▼▼▼

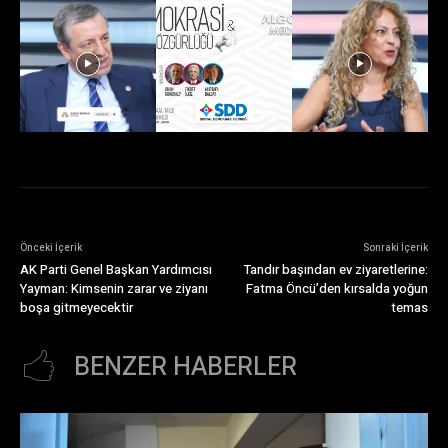
Önceki İçerik
Sonraki İçerik
AK Parti Genel Başkan Yardımcısı
Tandır başından ev ziyaretlerine:
Yayman: Kimsenin zarar ve ziyanı
Fatma Öncü’den kırsalda yoğun
boşa gitmeyecektir
temas
BENZER HABERLER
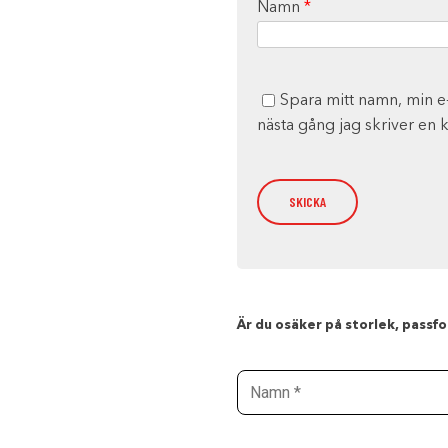
Namn
*
Spara mitt namn, min e
nästa gång jag skriver en
Är du osäker på storlek, passfor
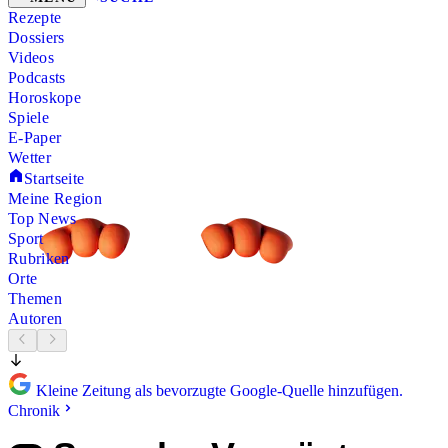
Rezepte
Dossiers
Videos
Podcasts
Horoskope
Spiele
E-Paper
Wetter
Startseite
Meine Region
Top News
Sport
Rubriken
Orte
Themen
Autoren
Kleine Zeitung als bevorzugte Google-Quelle hinzufügen.
Chronik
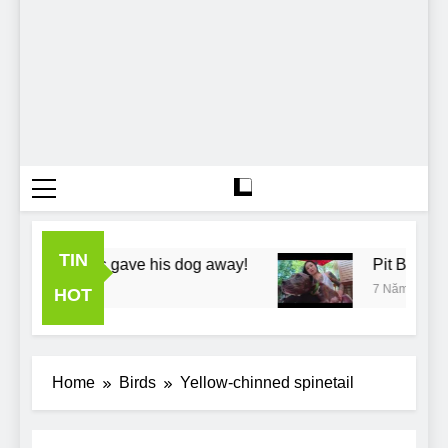
TIN
 neighbours gave his dog away!
Pit Bull rescu
7 Năm Ago
HOT
Home
Birds
Yellow-chinned spinetail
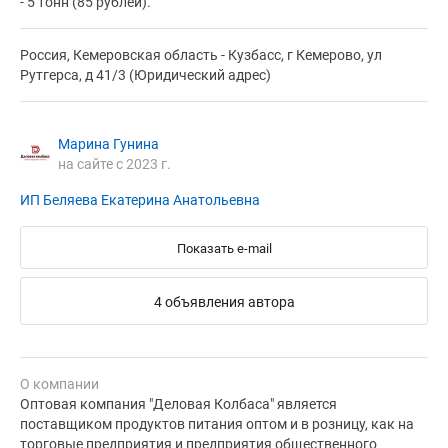
- 5 тонн (85 рублей).
Россия, Кемеровская область - Кузбасс, г Кемерово, ул
Рутгерса, д 41/3 (Юридический адрес)
Марина Гунина
на сайте с 2023 г.
ИП Беляева Екатерина Анатольевна
Показать e-mail
4 объявления автора
О компании
Оптовая компания "Деловая Колбаса" является
поставщиком продуктов питания оптом и в розницу, как на
торговые предприятия и предприятия общественного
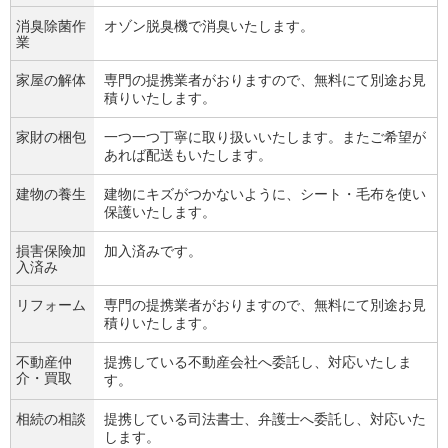
消臭除菌作
オゾン脱臭機で消臭いたします。
業
家屋の解体
専門の提携業者がおりますので、無料にて別途お見
積りいたします。
家財の梱包
一つ一つ丁寧に取り扱いいたします。またご希望が
あれば配送もいたします。
建物の養生
建物にキズがつかないように、シート・毛布を使い
保護いたします。
損害保険加
加入済みです。
入済み
リフォーム
専門の提携業者がおりますので、無料にて別途お見
積りいたします。
不動産仲
提携している不動産会社へ委託し、対応いたしま
介・買取
す。
相続の相談
提携している司法書士、弁護士へ委託し、対応いた
します。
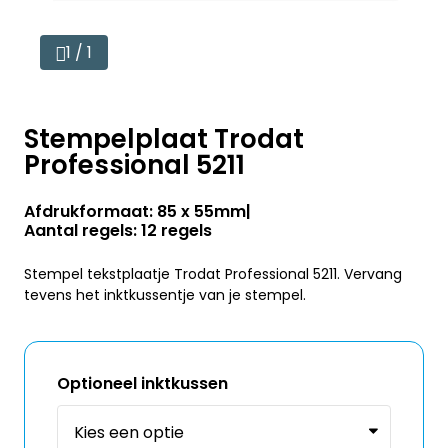
1 / 1
Stempelplaat Trodat
Professional 5211
Afdrukformaat: 85 x 55mm
Aantal regels: 12 regels
Stempel tekstplaatje Trodat Professional 5211. Vervang
tevens het inktkussentje van je stempel.
Optioneel inktkussen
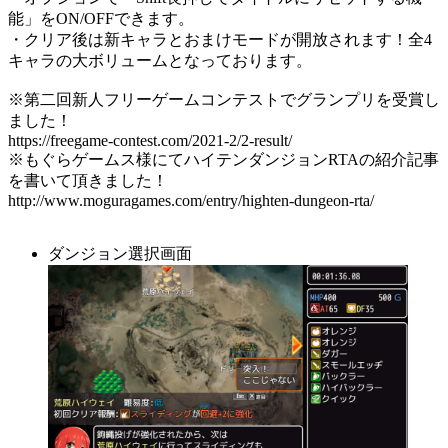
能」をON/OFFできます。
・クリア後は新キャラとおまけモードが開放されます！全4
キャラの大ボリュームとなっております。
※第二回新人フリーゲームコンテストでグランプリを受賞し
ました！
https://freegame-contest.com/2021-2/2-result/
※もぐらゲームス様にてハイテンダンジョンRTAの紹介記事
を書いて頂きました！
http://www.moguragames.com/entry/highten-dungeon-rta/
ダンジョン選択画面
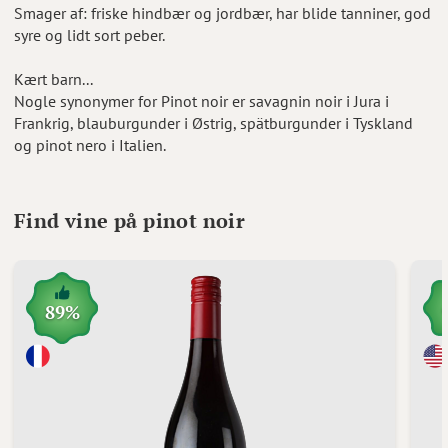
Smager af: friske hindbær og jordbær, har blide tanniner, god
syre og lidt sort peber.
Kært barn...
Nogle synonymer for Pinot noir er savagnin noir i Jura i
Frankrig, blauburgunder i Østrig, spätburgunder i Tyskland
og pinot nero i Italien.
Find vine på pinot noir
89%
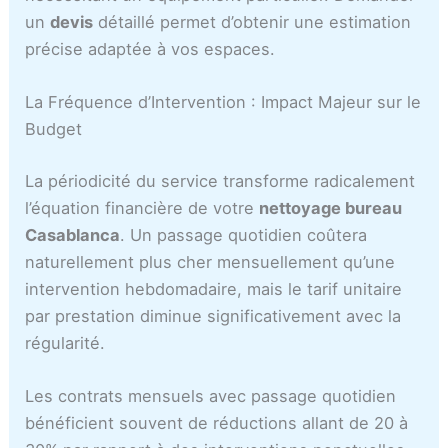
un
devis
détaillé permet d’obtenir une estimation
précise adaptée à vos espaces.
La Fréquence d’Intervention : Impact Majeur sur le
Budget
La périodicité du service transforme radicalement
l’équation financière de votre
nettoyage bureau
Casablanca
. Un passage quotidien coûtera
naturellement plus cher mensuellement qu’une
intervention hebdomadaire, mais le tarif unitaire
par prestation diminue significativement avec la
régularité.
Les contrats mensuels avec passage quotidien
bénéficient souvent de réductions allant de 20 à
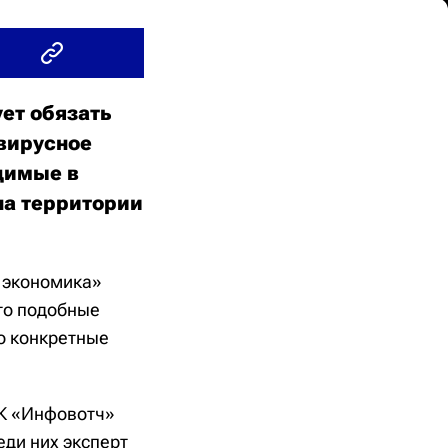
ет обязать
вирусное
димые в
на территории
 экономика»
то подобные
о конкретные
ГК «Инфовотч»
еди них эксперт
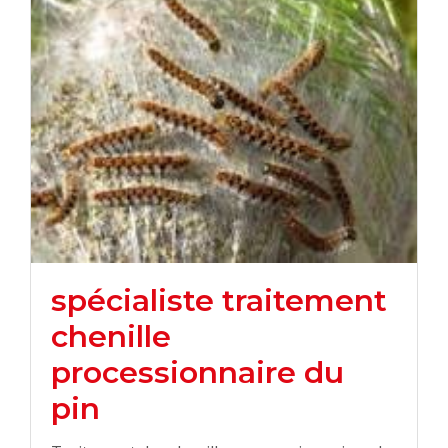
spécialiste traitement
chenille
processionnaire du
pin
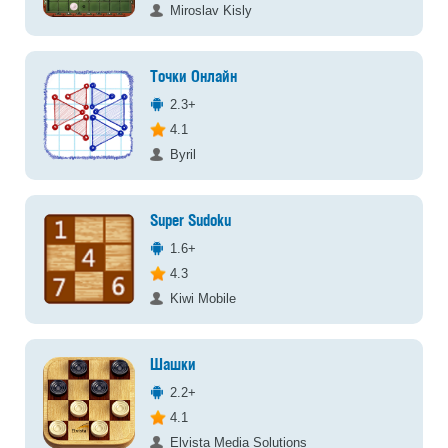
Miroslav Kisly
Точки Онлайн
2.3+
4.1
Byril
Super Sudoku
1.6+
4.3
Kiwi Mobile
Шашки
2.2+
4.1
Elvista Media Solutions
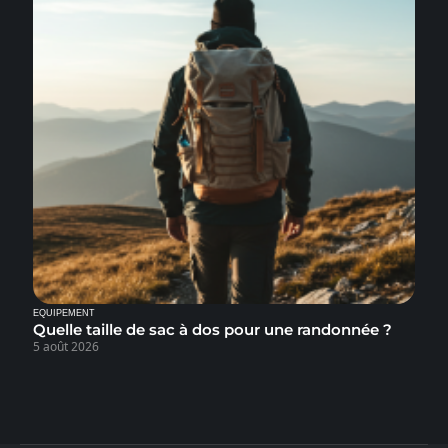
EQUIPEMENT
Quelle taille de sac à dos pour une randonnée ?
5 août 2026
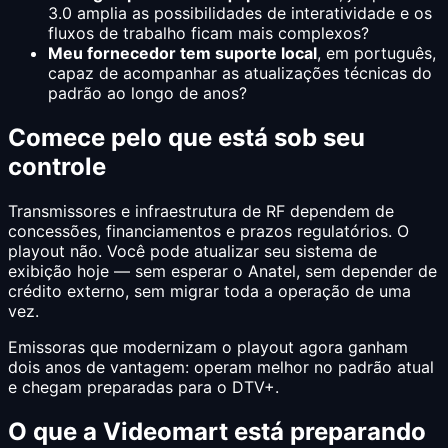
3.0 amplia as possibilidades de interatividade e os
fluxos de trabalho ficam mais complexos?
Meu fornecedor tem suporte local
, em português,
capaz de acompanhar as atualizações técnicas do
padrão ao longo de anos?
Comece pelo que está sob seu
controle
Transmissores e infraestrutura de RF dependem de
concessões, financiamentos e prazos regulatórios. O
playout não. Você pode atualizar seu sistema de
exibição hoje — sem esperar o Anatel, sem depender de
crédito externo, sem migrar toda a operação de uma
vez.
Emissoras que modernizam o playout agora ganham
dois anos de vantagem: operam melhor no padrão atual
e chegam preparadas para o DTV+.
O que a Videomart está preparando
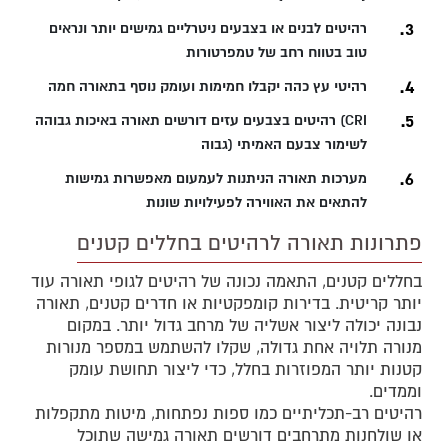
רהיטים לבנים או בצבעים ניטרליים גמישים יותר ונראים
טוב בטווח רחב של טמפרטורות
רהיטי עץ כהה יקבלו חמימות ועומק נוסף בתאורה חמה
רהיטים בצבעים עזים דורשים תאורה באיכות גבוהה (CRI
גבוה) לשימור צבעם האמיתי
מערכות תאורה הניתנות לעמעום מאפשרות גמישות
להתאים את האווירה לפעילויות שונות
פתרונות תאורה לרהיטים בחללים קטנים
בחללים קטנים, התאמה נכונה של רהיטים לגופי תאורה עוד
יותר קריטית. בדירות קומפקטיות או חדרים קטנים, תאורה
נבונה יכולה ליצור אשליה של מרחב גדול יותר. במקום
מנורה תלויה אחת גדולה, שקלו להשתמש במספר מנורות
קטנות יותר המפוזרות בחלל, כדי ליצור תחושת עומק
וממדים.
רהיטים רב-תכליתיים כמו ספות נפתחות, מיטות מתקפלות
או שולחנות מתרחבים דורשים תאורה גמישה שתוכל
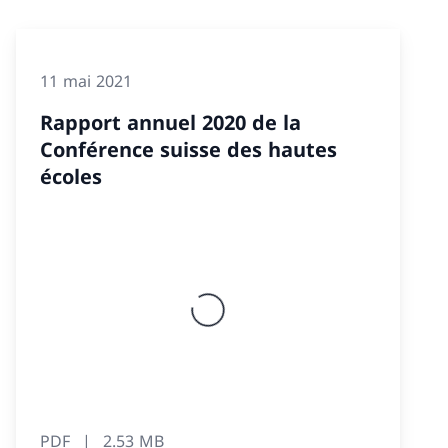
11 mai 2021
Rapport annuel 2020 de la
Conférence suisse des hautes
écoles
PDF
2.53 MB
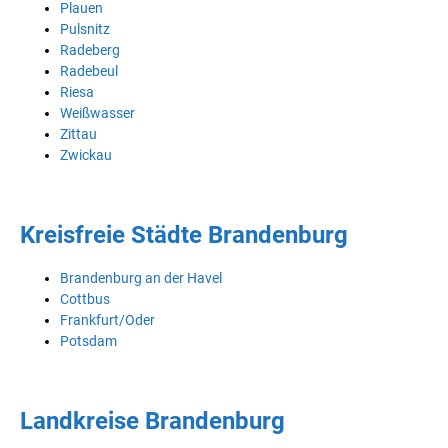
Plauen
Pulsnitz
Radeberg
Radebeul
Riesa
Weißwasser
Zittau
Zwickau
Kreisfreie Städte Brandenburg
Brandenburg an der Havel
Cottbus
Frankfurt/Oder
Potsdam
Landkreise Brandenburg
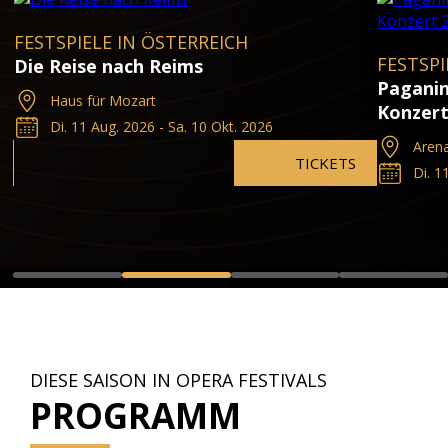
FESTSPIELE IN ÖSTERREICH
FESTSPI
Die Reise nach Reims
Paganin
Haus für Mozart
Konzert
Di. 11 Aug. 2026 - Sa. 10 Okt. 2026
Aren
TICKETS
Di. 1
DIESE SAISON IN OPERA FESTIVALS
PROGRAMM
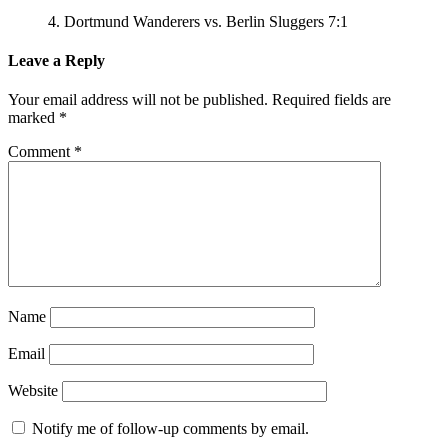
4. Dortmund Wanderers vs. Berlin Sluggers 7:1
Leave a Reply
Your email address will not be published.
Required fields are
marked
*
Comment
*
Name
Email
Website
Notify me of follow-up comments by email.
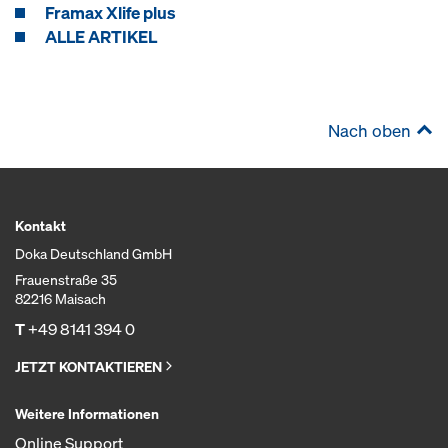
Framax Xlife plus
ALLE ARTIKEL
Nach oben
Kontakt
Doka Deutschland GmbH
Frauenstraße 35
82216 Maisach
T
+49 8141 394 0
JETZT KONTAKTIEREN
Weitere Informationen
Online Support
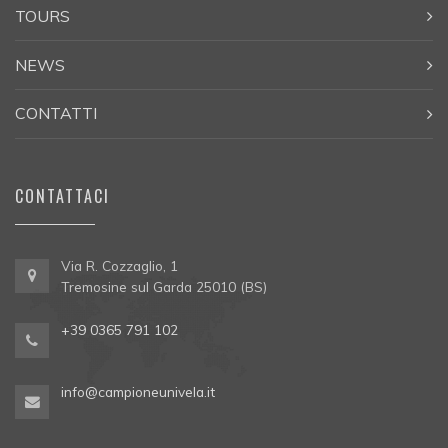
TOURS
NEWS
CONTATTI
CONTATTACI
Via R. Cozzaglio, 1
Tremosine sul Garda 25010 (BS)
+39 0365 791 102
info@campioneunivela.it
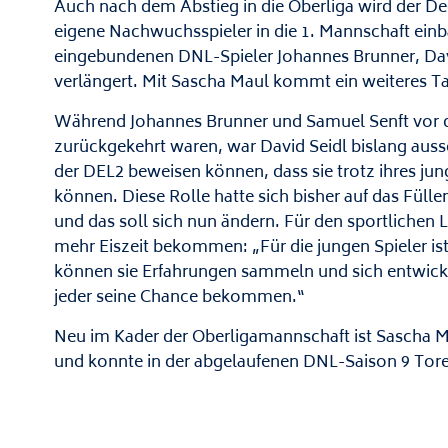
Auch nach dem Abstieg in die Oberliga wird der Deg
eigene Nachwuchsspieler in die 1. Mannschaft einb
eingebundenen DNL-Spieler Johannes Brunner, Dav
verlängert. Mit Sascha Maul kommt ein weiteres Ta
Während Johannes Brunner und Samuel Senft vor d
zurückgekehrt waren, war David Seidl bislang aussch
der DEL2 beweisen können, dass sie trotz ihres jung
können. Diese Rolle hatte sich bisher auf das Füll
und das soll sich nun ändern. Für den sportlichen Le
mehr Eiszeit bekommen: „Für die jungen Spieler ist 
können sie Erfahrungen sammeln und sich entwicke
jeder seine Chance bekommen.“
Neu im Kader der Oberligamannschaft ist Sascha Mau
und konnte in der abgelaufenen DNL-Saison 9 Tore 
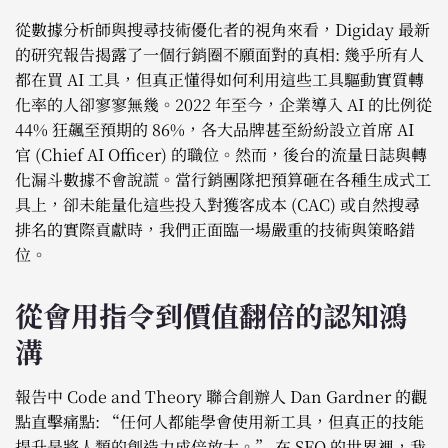
從數據分析師與搜尋技術優化者的視角來看，Digiday 最新
的研究報告揭露了一個行銷圈不願面對的真相: 幾乎所有人
都在買 AI 工具，但真正懂得如何利用這些工具驅動實質轉
化率的人卻寥寥無幾。2022 年至今，企業導入 AI 的比例從
44% 狂飆至預期的 86%，各大品牌甚至紛紛設立首席 AI
官 (Chief AI Officer) 的職位。然而，後台的流量日誌與轉
化漏斗數據不會說謊。當行銷團隊把預算砸在各種生成式工
具上，卻未能量化這些投入對獲客成本 (CAC) 或自然搜尋
排名的實際貢獻時，我們正面臨一場嚴重的技術與策略錯
位。
從會用指令到價值翻倍的認知鴻
溝
報告中 Code and Theory 聯合創辦人 Dan Gardner 的觀
點直擊痛點: “任何人都能學會使用新工具，但真正的技能
提升是將人類的創造力成倍放大。” 在 SEO 的世界裡，我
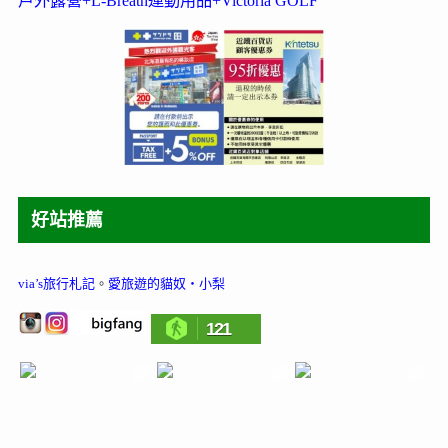
戶外露營+L-Breath運動用品+Victoria GOLF
好站推薦
via’s旅行札記
。
愛旅遊的貓奴‧小梨
121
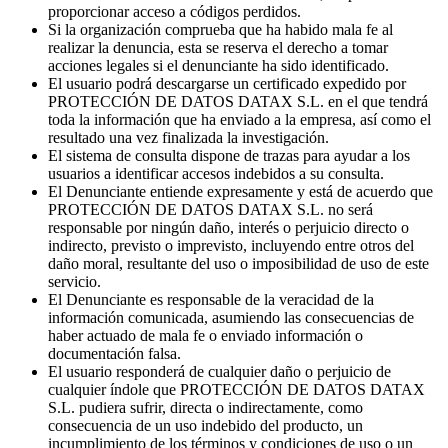
proporcionar acceso a códigos perdidos.
Si la organización comprueba que ha habido mala fe al
realizar la denuncia, esta se reserva el derecho a tomar
acciones legales si el denunciante ha sido identificado.
El usuario podrá descargarse un certificado expedido por
PROTECCIÓN DE DATOS DATAX S.L. en el que tendrá
toda la información que ha enviado a la empresa, así como el
resultado una vez finalizada la investigación.
El sistema de consulta dispone de trazas para ayudar a los
usuarios a identificar accesos indebidos a su consulta.
El Denunciante entiende expresamente y está de acuerdo que
PROTECCIÓN DE DATOS DATAX S.L. no será
responsable por ningún daño, interés o perjuicio directo o
indirecto, previsto o imprevisto, incluyendo entre otros del
daño moral, resultante del uso o imposibilidad de uso de este
servicio.
El Denunciante es responsable de la veracidad de la
información comunicada, asumiendo las consecuencias de
haber actuado de mala fe o enviado información o
documentación falsa.
El usuario responderá de cualquier daño o perjuicio de
cualquier índole que PROTECCIÓN DE DATOS DATAX
S.L. pudiera sufrir, directa o indirectamente, como
consecuencia de un uso indebido del producto, un
incumplimiento de los términos y condiciones de uso o un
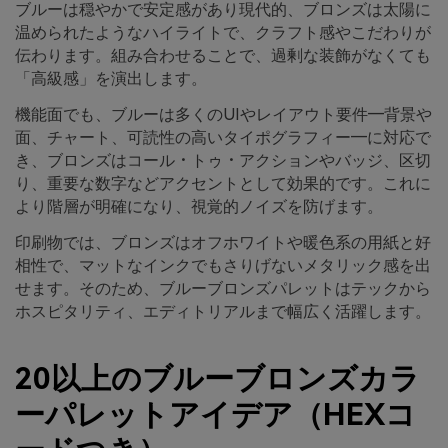
ブルーは穏やかで安定感があり現代的、ブロンズは太陽に
温められたようなハイライトで、クラフト感やこだわりが
伝わります。組み合わせることで、過剰な装飾がなくても
「高級感」を演出します。
機能面でも、ブルーは多くのUIやレイアウト要件―背景や
面、チャート、可読性の高いタイポグラフィー―に対応で
き、ブロンズはコール・トゥ・アクションやバッジ、区切
り、重要な数字などアクセントとして効果的です。これに
より階層が明確になり、視覚的ノイズを防げます。
印刷物では、ブロンズはオフホワイトや暖色系の用紙と好
相性で、マットなインクでもさりげないメタリック感を出
せます。そのため、ブルーブロンズパレットはテックから
ホスピタリティ、エディトリアルまで幅広く活躍します。
20以上のブルーブロンズカラ
ーパレットアイデア（HEXコ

▲▲▲

WORK INSTRUCTION ▸ Each line of the listing above that includes the word "quotidien" should be copied.

RESULT OF THE TASK ▸
. Un passage quotidien coûtera
Les contrats mensuels avec passage quotidien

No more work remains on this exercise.